The following are the physical symptoms of conception that you may (or may not) feel at the time of conception.

Many women feel a strong pinching sensation in the lower abdomen. (Right above the hairline) This is thought to be during implantation, and you may even experience a slight amount of discharge or bleeding at this time. This doesn’t necessarily feel like period cramps, but more like you are being pinched on the inside.

You can also feel a fullness or hardness in the lower abdomen almost immediately upon conception. Even though the baby is still microscopic, hormonal changes alter the feel of your uterus and this fullness can occur. Some women may also feel like they are about to get a urinary tract infection.

Tiredness, can occur almost immediately for many women. If you suddenly need lengthy afternoon naps, you might suspect that you are pregnant – even if it is a week before your period is due.

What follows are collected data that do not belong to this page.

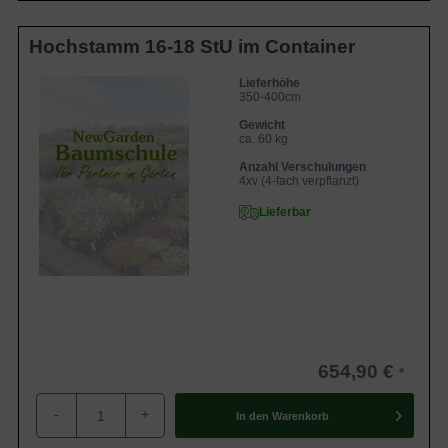
schleimlösend und antibakteriell, es fördert das
Herzkreislaufsystem und gilt als muskelentspannend. Das
Hochstamm 16-18 StU im Container
Holz des Baums ist auffallend schön, trocknet sehr
langsam und gilt als widerstandsfähig. Es ist daher ideal
Lieferhöhe
350-400cm
für den Bootsbau oder zur Fertigung von Möbeln.
Gewicht
ca. 60 kg
Anzahl Verschulungen
4xv (4-fach verpflanzt)
Lieferbar
654,90 €
-
+
In den
Warenkorb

It takes a lot of energy for your body to get pregnant, which can leave you exhausted. As soon as HCG starts pumping through your body, which is normally the same day as implantation occurs – you might feel hungrier than normal or experience weird cravings for food. This is your body simply telling you what you need.

One confusing symptom of conception is crampiness, increased discharge, and pelvic pain. This can feel very much like you are about to get your period, but is actually your body going through the changes caused by pregnancy. This is nothing to worry about and is normal for most women. In fact, one of the reasons so many women think they aren’t pregnant is because early pregnancy feels very much like you are to start menstruating.

Last but certainly not least are the breast and cervical changes. For some women, breast tenderness and a darkening around the nipples occurs immediately, even before a missed period. Additionally, a doctor can look at your cervix, which turns bluish during pregnancy even before you have missed a period and likely tell if you are pregnant or not.

Even so, the best thing to do is to sit back and wait. Enjoy this two-week mystery time in your life with the knowing that at any moment, your life could be changed forever. Try your best not to feel stressed out or overly anxious, and continue with your life as normal. The bottom line is you will know whether you are pregnant or not soon enough.